● Task statement
All pictures are to be dropped, and everything else in the data duplicated exactly.
⟨
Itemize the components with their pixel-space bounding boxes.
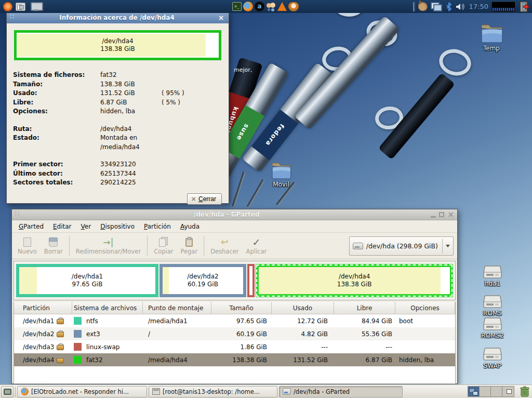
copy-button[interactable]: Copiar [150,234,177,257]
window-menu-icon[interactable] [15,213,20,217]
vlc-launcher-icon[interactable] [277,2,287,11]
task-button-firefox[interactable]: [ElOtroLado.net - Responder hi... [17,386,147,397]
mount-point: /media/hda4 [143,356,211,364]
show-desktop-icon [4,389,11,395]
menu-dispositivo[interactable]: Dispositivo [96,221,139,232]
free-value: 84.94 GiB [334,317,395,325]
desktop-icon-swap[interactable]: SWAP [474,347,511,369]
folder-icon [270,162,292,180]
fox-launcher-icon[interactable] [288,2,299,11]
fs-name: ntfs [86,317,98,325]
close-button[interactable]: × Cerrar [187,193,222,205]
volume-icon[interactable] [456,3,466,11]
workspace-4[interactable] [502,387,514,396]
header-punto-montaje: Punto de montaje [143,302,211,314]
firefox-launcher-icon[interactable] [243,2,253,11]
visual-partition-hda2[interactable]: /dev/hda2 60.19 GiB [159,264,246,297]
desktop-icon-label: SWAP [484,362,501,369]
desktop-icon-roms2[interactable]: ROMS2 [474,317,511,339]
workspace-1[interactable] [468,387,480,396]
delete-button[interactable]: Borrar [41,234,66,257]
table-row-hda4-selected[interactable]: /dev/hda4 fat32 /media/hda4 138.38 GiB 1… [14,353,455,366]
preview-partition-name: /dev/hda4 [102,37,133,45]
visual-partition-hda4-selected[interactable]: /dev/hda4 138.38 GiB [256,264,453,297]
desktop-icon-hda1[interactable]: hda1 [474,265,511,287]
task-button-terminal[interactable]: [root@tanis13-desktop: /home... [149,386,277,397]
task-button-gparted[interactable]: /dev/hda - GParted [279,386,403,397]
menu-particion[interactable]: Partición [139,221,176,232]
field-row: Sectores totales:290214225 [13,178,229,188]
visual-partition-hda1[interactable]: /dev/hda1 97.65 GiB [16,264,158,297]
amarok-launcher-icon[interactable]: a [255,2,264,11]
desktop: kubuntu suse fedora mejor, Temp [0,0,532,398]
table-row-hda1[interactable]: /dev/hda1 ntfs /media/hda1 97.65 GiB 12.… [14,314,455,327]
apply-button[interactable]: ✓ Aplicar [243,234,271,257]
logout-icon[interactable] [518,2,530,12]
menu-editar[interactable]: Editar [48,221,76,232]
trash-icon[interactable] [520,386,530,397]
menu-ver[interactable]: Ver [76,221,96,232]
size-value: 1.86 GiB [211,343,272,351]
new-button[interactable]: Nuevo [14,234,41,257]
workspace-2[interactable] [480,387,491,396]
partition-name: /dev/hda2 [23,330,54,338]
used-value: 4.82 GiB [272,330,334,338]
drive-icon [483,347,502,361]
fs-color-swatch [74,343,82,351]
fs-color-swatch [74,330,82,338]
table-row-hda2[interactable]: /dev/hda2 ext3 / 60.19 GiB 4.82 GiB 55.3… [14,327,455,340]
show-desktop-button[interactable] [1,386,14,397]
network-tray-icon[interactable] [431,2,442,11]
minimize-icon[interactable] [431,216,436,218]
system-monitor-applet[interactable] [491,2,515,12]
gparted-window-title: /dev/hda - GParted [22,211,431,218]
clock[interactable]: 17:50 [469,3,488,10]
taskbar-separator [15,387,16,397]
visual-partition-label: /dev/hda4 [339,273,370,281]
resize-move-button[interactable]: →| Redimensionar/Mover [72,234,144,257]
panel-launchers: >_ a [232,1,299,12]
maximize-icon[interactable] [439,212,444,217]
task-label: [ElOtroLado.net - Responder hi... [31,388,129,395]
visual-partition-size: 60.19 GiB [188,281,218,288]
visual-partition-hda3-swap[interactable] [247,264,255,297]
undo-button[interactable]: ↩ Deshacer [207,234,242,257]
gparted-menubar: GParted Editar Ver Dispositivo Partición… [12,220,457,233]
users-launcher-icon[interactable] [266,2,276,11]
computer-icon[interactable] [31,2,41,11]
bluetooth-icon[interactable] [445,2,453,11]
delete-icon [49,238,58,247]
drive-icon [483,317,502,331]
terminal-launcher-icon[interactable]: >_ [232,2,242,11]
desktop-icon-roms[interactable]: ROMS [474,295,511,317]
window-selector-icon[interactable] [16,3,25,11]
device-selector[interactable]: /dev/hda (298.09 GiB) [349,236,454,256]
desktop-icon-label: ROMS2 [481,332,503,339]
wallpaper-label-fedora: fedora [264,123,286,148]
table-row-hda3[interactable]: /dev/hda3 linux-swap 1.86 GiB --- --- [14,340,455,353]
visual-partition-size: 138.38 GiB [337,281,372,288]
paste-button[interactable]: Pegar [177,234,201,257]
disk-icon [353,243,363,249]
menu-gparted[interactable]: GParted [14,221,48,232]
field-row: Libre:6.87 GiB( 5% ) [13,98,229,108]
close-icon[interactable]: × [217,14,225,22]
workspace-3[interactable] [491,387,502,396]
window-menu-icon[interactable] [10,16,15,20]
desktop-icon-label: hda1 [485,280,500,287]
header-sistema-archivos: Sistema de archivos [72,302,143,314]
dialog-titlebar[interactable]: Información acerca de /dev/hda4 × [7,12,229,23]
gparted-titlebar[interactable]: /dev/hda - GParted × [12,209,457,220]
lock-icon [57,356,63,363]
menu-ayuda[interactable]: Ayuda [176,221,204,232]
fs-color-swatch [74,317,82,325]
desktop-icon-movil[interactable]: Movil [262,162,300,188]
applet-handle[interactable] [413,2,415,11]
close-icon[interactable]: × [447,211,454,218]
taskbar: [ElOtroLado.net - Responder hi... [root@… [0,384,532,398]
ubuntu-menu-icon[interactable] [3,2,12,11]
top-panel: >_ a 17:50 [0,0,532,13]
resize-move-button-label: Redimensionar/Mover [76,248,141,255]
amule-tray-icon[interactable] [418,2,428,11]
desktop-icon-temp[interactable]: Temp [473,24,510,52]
⟩
● Result for this task
Itemize the components with their pixel-space bounding boxes.
copy-button[interactable]: Copiar [150,234,177,257]
window-menu-icon[interactable] [15,213,20,217]
vlc-launcher-icon[interactable] [277,2,287,11]
task-button-firefox[interactable]: [ElOtroLado.net - Responder hi... [17,386,147,397]
mount-point: /media/hda4 [143,356,211,364]
show-desktop-icon [4,389,11,395]
menu-dispositivo[interactable]: Dispositivo [96,221,139,232]
free-value: 84.94 GiB [334,317,395,325]
desktop-icon-swap[interactable]: SWAP [474,347,511,369]
folder-icon [270,162,292,180]
fox-launcher-icon[interactable] [288,2,299,11]
fs-name: ntfs [86,317,98,325]
close-button[interactable]: × Cerrar [187,193,222,205]
volume-icon[interactable] [456,3,466,11]
workspace-4[interactable] [502,387,514,396]
header-punto-montaje: Punto de montaje [143,302,211,314]
firefox-launcher-icon[interactable] [243,2,253,11]
visual-partition-hda2[interactable]: /dev/hda2 60.19 GiB [159,264,246,297]
desktop-icon-label: SWAP [484,362,501,369]
desktop-icon-roms2[interactable]: ROMS2 [474,317,511,339]
workspace-1[interactable] [468,387,480,396]
delete-button[interactable]: Borrar [41,234,66,257]
table-row-hda4-selected[interactable]: /dev/hda4 fat32 /media/hda4 138.38 GiB 1… [14,353,455,366]
preview-partition-name: /dev/hda4 [102,37,133,45]
visual-partition-hda4-selected[interactable]: /dev/hda4 138.38 GiB [256,264,453,297]
desktop-icon-hda1[interactable]: hda1 [474,265,511,287]
task-button-terminal[interactable]: [root@tanis13-desktop: /home... [149,386,277,397]
task-button-gparted[interactable]: /dev/hda - GParted [279,386,403,397]
menu-particion[interactable]: Partición [139,221,176,232]
field-row: Sectores totales:290214225 [13,178,229,188]
visual-partition-hda1[interactable]: /dev/hda1 97.65 GiB [16,264,158,297]
amarok-launcher-icon[interactable]: a [255,2,264,11]
desktop: kubuntu suse fedora mejor, Temp [0,0,532,398]
table-row-hda1[interactable]: /dev/hda1 ntfs /media/hda1 97.65 GiB 12.… [14,314,455,327]
apply-button[interactable]: ✓ Aplicar [243,234,271,257]
logout-icon[interactable] [518,2,530,12]
menu-editar[interactable]: Editar [48,221,76,232]
trash-icon[interactable] [520,386,530,397]
menu-ver[interactable]: Ver [76,221,96,232]
size-value: 1.86 GiB [211,343,272,351]
new-button[interactable]: Nuevo [14,234,41,257]
workspace-2[interactable] [480,387,491,396]
partition-name: /dev/hda2 [23,330,54,338]
used-value: 4.82 GiB [272,330,334,338]
drive-icon [483,347,502,361]
fs-color-swatch [74,343,82,351]
fs-color-swatch [74,330,82,338]
table-row-hda2[interactable]: /dev/hda2 ext3 / 60.19 GiB 4.82 GiB 55.3… [14,327,455,340]
show-desktop-button[interactable] [1,386,14,397]
network-tray-icon[interactable] [431,2,442,11]
minimize-icon[interactable] [431,216,436,218]
system-monitor-applet[interactable] [491,2,515,12]
gparted-window-title: /dev/hda - GParted [22,211,431,218]
clock[interactable]: 17:50 [469,3,488,10]
taskbar-separator [15,387,16,397]
visual-partition-label: /dev/hda4 [339,273,370,281]
resize-move-button[interactable]: →| Redimensionar/Mover [72,234,144,257]
panel-launchers: >_ a [232,1,299,12]
maximize-icon[interactable] [439,212,444,217]
task-label: [ElOtroLado.net - Responder hi... [31,388,129,395]
visual-partition-size: 60.19 GiB [188,281,218,288]
visual-partition-hda3-swap[interactable] [247,264,255,297]
undo-button[interactable]: ↩ Deshacer [207,234,242,257]
gparted-menubar: GParted Editar Ver Dispositivo Partición… [12,220,457,233]
users-launcher-icon[interactable] [266,2,276,11]
computer-icon[interactable] [31,2,41,11]
bluetooth-icon[interactable] [445,2,453,11]
delete-icon [49,238,58,247]
drive-icon [483,317,502,331]
terminal-launcher-icon[interactable]: >_ [232,2,242,11]
desktop-icon-roms[interactable]: ROMS [474,295,511,317]
window-selector-icon[interactable] [16,3,25,11]
device-selector[interactable]: /dev/hda (298.09 GiB) [349,236,454,256]
desktop-icon-label: ROMS2 [481,332,503,339]
wallpaper-label-fedora: fedora [264,123,286,148]
table-row-hda3[interactable]: /dev/hda3 linux-swap 1.86 GiB --- --- [14,340,455,353]
visual-partition-size: 138.38 GiB [337,281,372,288]
paste-button[interactable]: Pegar [177,234,201,257]
disk-icon [353,243,363,249]
menu-gparted[interactable]: GParted [14,221,48,232]
field-row: Libre:6.87 GiB( 5% ) [13,98,229,108]
close-icon[interactable]: × [217,14,225,22]
workspace-3[interactable] [491,387,502,396]
window-menu-icon[interactable] [10,16,15,20]
desktop-icon-label: hda1 [485,280,500,287]
header-sistema-archivos: Sistema de archivos [72,302,143,314]
dialog-titlebar[interactable]: Información acerca de /dev/hda4 × [7,12,229,23]
gparted-titlebar[interactable]: /dev/hda - GParted × [12,209,457,220]
lock-icon [57,356,63,363]
menu-ayuda[interactable]: Ayuda [176,221,204,232]
fs-color-swatch [74,317,82,325]
desktop-icon-movil[interactable]: Movil [262,162,300,188]
applet-handle[interactable] [413,2,415,11]
close-icon[interactable]: × [447,211,454,218]
taskbar: [ElOtroLado.net - Responder hi... [root@… [0,384,532,398]
ubuntu-menu-icon[interactable] [3,2,12,11]
top-panel: >_ a 17:50 [0,0,532,13]
resize-move-button-label: Redimensionar/Mover [76,248,141,255]
amule-tray-icon[interactable] [418,2,428,11]
desktop-icon-temp[interactable]: Temp [473,24,510,52]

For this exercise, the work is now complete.